» **WHAT THE TASK REQUIRES**
All records are to be restated word for word, with pictures excluded.

» **RECORDED DATA**
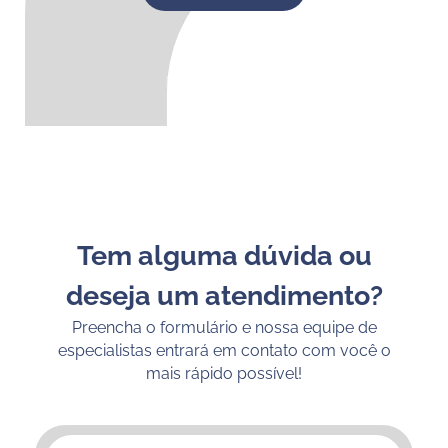
Tem alguma dúvida ou
deseja um atendimento?
Preencha o formulário e nossa equipe de
especialistas entrará em contato com você o
mais rápido possível!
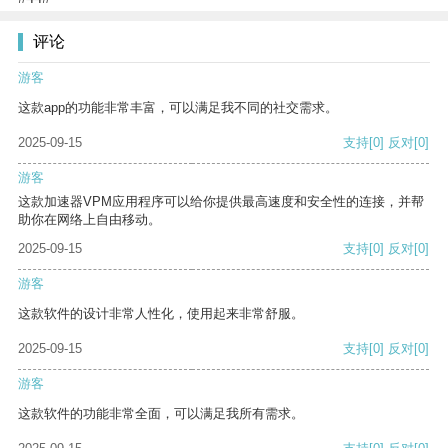
评论
游客
这款app的功能非常丰富，可以满足我不同的社交需求。
2025-09-15
支持
[0]
反对
[0]
游客
这款加速器VPM应用程序可以给你提供最高速度和安全性的连接，并帮
助你在网络上自由移动。
2025-09-15
支持
[0]
反对
[0]
游客
这款软件的设计非常人性化，使用起来非常舒服。
2025-09-15
支持
[0]
反对
[0]
游客
这款软件的功能非常全面，可以满足我所有需求。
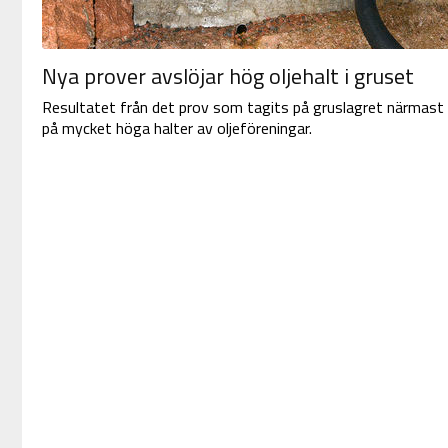
Nya prover avslöjar hög oljehalt i gruset
Resultatet från det prov som tagits på gruslagret närmast 
på mycket höga halter av oljeföreningar.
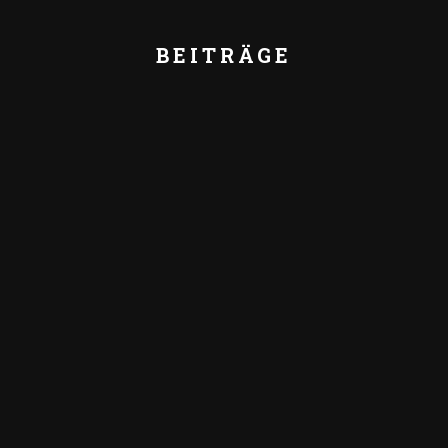
BEITRÄGE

» **ANSWER**
Tem alguma dúvida ou
deseja um atendimento?
Preencha o formulário e nossa equipe de
especialistas entrará em contato com você o
mais rápido possível!
评论
游客
这款app的功能非常丰富，可以满足我不同的社交需求。
2025-09-15
支持
[0]
反对
[0]
游客
这款加速器VPM应用程序可以给你提供最高速度和安全性的连接，并帮
助你在网络上自由移动。
2025-09-15
支持
[0]
反对
[0]
游客
这款软件的设计非常人性化，使用起来非常舒服。
2025-09-15
支持
[0]
反对
[0]
游客
这款软件的功能非常全面，可以满足我所有需求。
Nya prover avslöjar hög oljehalt i gruset
Resultatet från det prov som tagits på gruslagret närmast 
på mycket höga halter av oljeföreningar.
BEITRÄGE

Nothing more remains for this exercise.